Thank you all for your responses and opinions. However I do not know if it is man made but I'm guessing no. It has a creek in the back of that flows from the Lee's creek area off of highway 21. I'm going to try and post a GPS pic of the place. You will See the pearl river, a pond with a small cut from the river in the center and a creek in the top left. Once again thank you for your responses.
Posted water way land.
As far as I am concerned that land owner owns the land under that water not the water and the publics fish and other animals in it. If someone got hurt on the water in that private canal watch how quick the land owner will say, hey I don't own that water I own the land under it, sue the state.
Big land owner's are the one's that pay to get their man in politics to say what the big land owner wants done, that is just the way it works in Louisiana.
Now before anyone has something to say about my spelling or any thing else 'Bite Me'.

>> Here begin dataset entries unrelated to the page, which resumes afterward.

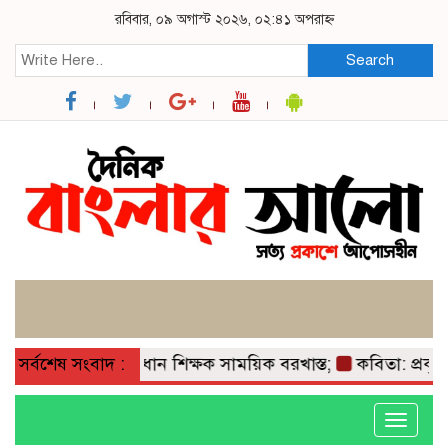
রবিবার, ০৯ অগাস্ট ২০২৬, ০২:৪১ অপরাহ্ন
Search
র ডাল রোপণ,প্রধান শিক্ষক সাময়িক বরখাস্ত;
সর্বশেষ সংবাদ :
কবিতা: প্রকৃতি কান্
Toggle
navigati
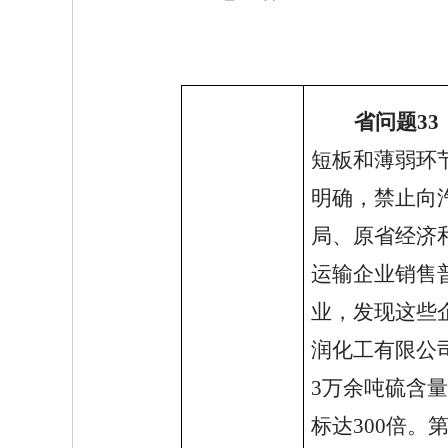
省问题
33
短板和薄弱环
明确，禁止向
局、原省经济
运输企业销售
业，发现这些
润化工有限公司
3万余吨硫含量
标达300倍。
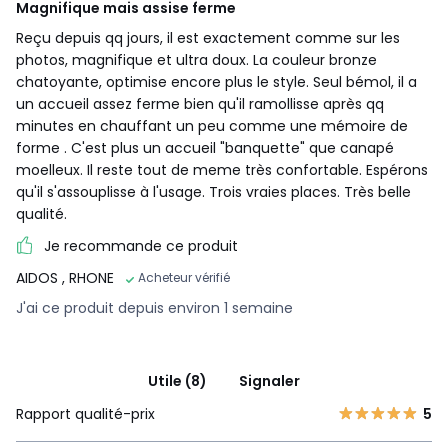
Magnifique mais assise ferme
Reçu depuis qq jours, il est exactement comme sur les
photos, magnifique et ultra doux. La couleur bronze
chatoyante, optimise encore plus le style. Seul bémol, il a
un accueil assez ferme bien qu'il ramollisse après qq
minutes en chauffant un peu comme une mémoire de
forme . C'est plus un accueil "banquette" que canapé
moelleux. Il reste tout de meme très confortable. Espérons
qu'il s'assouplisse à l'usage. Trois vraies places. Très belle
qualité.
Je recommande ce produit
AIDOS
, RHONE
Acheteur vérifié
J'ai ce produit depuis environ 1 semaine
Utile (8)
Signaler
Rapport qualité-prix
5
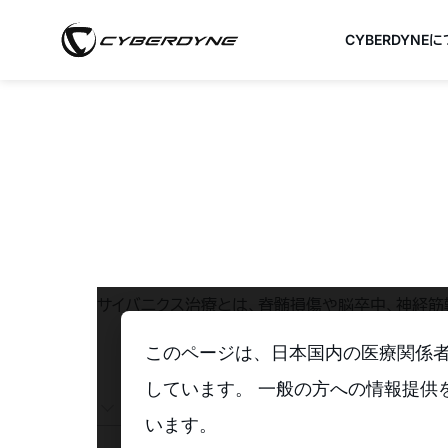
CYBERDYNE
サイバニクス治療とは、脊髄損傷や脳卒中、神経筋
このページは、日本国内の医療関係
しています。 一般の方への情報提供
機能改善・機能再生治療
います。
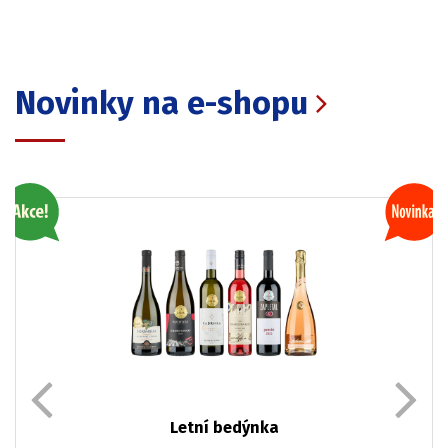
Novinky na e-shopu
Letní bedýnka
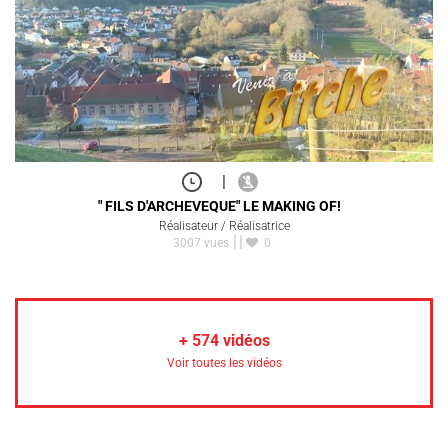
|
" FILS D'ARCHEVEQUE" LE MAKING OF!
Réalisateur / Réalisatrice
3007 vues
0
+
574
vidéos
Voir toutes les vidéos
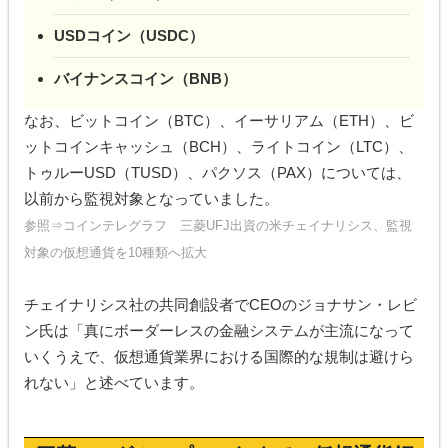
USDコイン（USDC）
バイナンスコイン（BNB）
なお、ビットコイン（BTC）、イーサリアム（ETH）、ビ
ットコインキャッシュ（BCH）、ライトコイン（LTC）、
トゥルーUSD（TUSD）、パクソス（PAX）については、
以前から監視対象となっていました。
参照⇒
コインテレグラフ 三菱UFJ出資の米チェイナリシス、監視
対象の仮想通貨を10種類へ拡大
チェイナリシス社の共同創設者でCEOのジョナサン・レビ
ン氏は「真にボーダーレスの金融システムが主流になって
いくうえで、仮想通貨業界における国際的な規制は避けら
れない」と述べています。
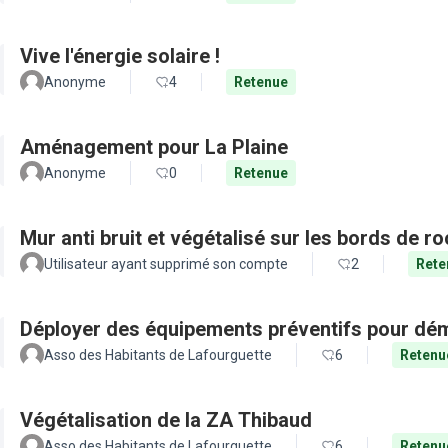
Vive l'énergie solaire !
Anonyme
4
Retenue
Aménagement pour La Plaine
Anonyme
0
Retenue
Mur anti bruit et végétalisé sur les bords de r
Utilisateur ayant supprimé son compte
2
Rete
Déployer des équipements préventifs pour dém
Asso des Habitants de Lafourguette
6
Retenu
Végétalisation de la ZA Thibaud
Asso des Habitants de Lafourguette
6
Retenu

As far as I am concerned and you, the owner of the land owns the water above it. That's what the law says. It is not what you think it should be. You have no idea how suing someone works, yet you talk about it like it is easy. To successfully sue the owner of that body of water, you would have to show some negligence on their part. Just because an injury happens on the property does not mean the land owner is liable. Further, if he had it posted and you were trespassing, then the law says that you would be committing a criminal act.

You sound sore because you don't own any 'big land'.

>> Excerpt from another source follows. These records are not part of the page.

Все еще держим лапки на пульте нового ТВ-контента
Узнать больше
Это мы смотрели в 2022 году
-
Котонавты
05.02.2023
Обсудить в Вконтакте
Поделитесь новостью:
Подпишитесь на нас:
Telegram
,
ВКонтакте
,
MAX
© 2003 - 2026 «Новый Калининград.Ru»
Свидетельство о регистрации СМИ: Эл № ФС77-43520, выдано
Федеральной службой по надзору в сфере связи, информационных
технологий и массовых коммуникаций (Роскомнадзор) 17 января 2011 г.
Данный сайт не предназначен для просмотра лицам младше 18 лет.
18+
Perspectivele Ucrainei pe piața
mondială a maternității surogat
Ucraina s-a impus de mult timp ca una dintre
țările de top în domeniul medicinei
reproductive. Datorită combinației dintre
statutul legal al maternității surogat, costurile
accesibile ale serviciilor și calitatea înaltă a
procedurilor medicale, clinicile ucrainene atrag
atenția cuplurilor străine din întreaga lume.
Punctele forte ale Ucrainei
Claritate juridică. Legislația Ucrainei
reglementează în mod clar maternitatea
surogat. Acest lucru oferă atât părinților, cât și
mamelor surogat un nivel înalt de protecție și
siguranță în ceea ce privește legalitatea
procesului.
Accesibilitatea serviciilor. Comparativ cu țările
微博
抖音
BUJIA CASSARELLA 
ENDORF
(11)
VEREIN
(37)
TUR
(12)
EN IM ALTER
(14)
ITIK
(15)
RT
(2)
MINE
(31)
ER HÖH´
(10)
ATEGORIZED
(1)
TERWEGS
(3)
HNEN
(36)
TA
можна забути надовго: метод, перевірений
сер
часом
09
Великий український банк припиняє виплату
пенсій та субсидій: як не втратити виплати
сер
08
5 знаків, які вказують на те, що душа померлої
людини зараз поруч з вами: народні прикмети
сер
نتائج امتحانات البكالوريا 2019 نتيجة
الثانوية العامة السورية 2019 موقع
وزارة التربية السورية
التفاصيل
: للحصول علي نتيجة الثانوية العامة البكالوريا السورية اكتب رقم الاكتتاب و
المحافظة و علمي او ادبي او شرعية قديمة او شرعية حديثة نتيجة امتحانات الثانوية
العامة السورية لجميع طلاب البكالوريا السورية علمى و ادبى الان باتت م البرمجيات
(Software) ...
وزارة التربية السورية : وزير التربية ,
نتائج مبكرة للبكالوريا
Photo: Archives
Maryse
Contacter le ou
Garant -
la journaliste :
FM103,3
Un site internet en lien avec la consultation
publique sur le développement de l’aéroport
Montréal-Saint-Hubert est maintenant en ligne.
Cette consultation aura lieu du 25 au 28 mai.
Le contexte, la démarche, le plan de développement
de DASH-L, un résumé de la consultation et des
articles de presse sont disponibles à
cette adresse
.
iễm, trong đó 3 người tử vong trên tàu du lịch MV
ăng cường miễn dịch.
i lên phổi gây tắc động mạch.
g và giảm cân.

Oh and by the way, your spelling bites--no wonder you don't own any big land.
Jeff, it's hard to tell if that was an old gravel pit. I kinda does, but it kinda doesn't..... I'd fish it till someone ran me out. There's 3 places come to think of it now on our deer lease that have signs on the land saying 'posted', however we mean the land. We never chase anyone out of the water. I wonder if that is the point of the sign? It isn't right dead in the middle of the opening is it? Go fish it. The worse that can happen is they can tell you to leave. If they do, just leave. Too much water to argue about it. It's not worth it to tangle with some crazies either. We got those kind of land owners all around our lease. The pipeline company and the timber company won't even mess with them.
Here is a picture of that area with overlays of state owned/claimed waterbottoms and state claimed/owned land.
The blue overlay is waterbottoms and the green overlay is state land.
Of couse there is a disclaimer on the website that this information is not to be used for legal purposes.